Top of DATA TO PROCESS
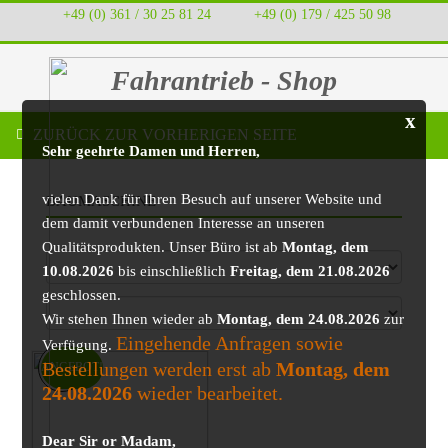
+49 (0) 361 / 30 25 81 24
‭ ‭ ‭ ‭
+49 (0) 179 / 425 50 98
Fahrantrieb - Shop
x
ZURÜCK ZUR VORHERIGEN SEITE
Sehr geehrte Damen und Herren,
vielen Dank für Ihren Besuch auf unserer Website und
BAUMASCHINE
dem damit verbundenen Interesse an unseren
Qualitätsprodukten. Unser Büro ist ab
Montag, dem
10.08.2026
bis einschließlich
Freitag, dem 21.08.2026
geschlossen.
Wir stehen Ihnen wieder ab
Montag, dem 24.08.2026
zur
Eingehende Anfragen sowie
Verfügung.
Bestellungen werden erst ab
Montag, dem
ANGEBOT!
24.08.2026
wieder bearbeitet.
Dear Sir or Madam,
Bottom of DATA TO PROCESS
Top of DATA TO PROCESS
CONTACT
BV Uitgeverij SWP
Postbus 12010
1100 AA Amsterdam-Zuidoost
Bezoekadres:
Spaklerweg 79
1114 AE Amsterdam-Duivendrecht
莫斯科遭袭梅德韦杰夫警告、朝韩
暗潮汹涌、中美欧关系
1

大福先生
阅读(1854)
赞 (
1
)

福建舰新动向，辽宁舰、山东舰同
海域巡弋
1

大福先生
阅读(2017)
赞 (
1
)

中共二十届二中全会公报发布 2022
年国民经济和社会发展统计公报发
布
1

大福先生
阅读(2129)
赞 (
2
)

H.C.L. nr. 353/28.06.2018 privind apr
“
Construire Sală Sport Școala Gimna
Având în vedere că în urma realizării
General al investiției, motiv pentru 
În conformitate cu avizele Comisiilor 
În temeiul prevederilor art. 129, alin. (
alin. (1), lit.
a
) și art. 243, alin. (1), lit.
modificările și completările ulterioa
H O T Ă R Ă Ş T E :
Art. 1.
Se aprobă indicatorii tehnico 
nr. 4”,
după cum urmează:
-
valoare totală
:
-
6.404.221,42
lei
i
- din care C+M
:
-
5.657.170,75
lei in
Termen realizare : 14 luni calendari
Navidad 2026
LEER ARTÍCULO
Bottom of DATA TO PROCESS
→ **BRIEF**: Within the listing above, give again exactly every line from the line with "30 25 81 24" through the line with "bis einschließlich", both included, and no other line.

→ **EXPECTED OUTPUT**:
+49 (0) 361 / 30 25 81 24
‭ ‭ ‭ ‭
+49 (0) 179 / 425 50 98
Fahrantrieb - Shop
x
ZURÜCK ZUR VORHERIGEN SEITE
Sehr geehrte Damen und Herren,
vielen Dank für Ihren Besuch auf unserer Website und
BAUMASCHINE
dem damit verbundenen Interesse an unseren
Qualitätsprodukten. Unser Büro ist ab
Montag, dem
10.08.2026
bis einschließlich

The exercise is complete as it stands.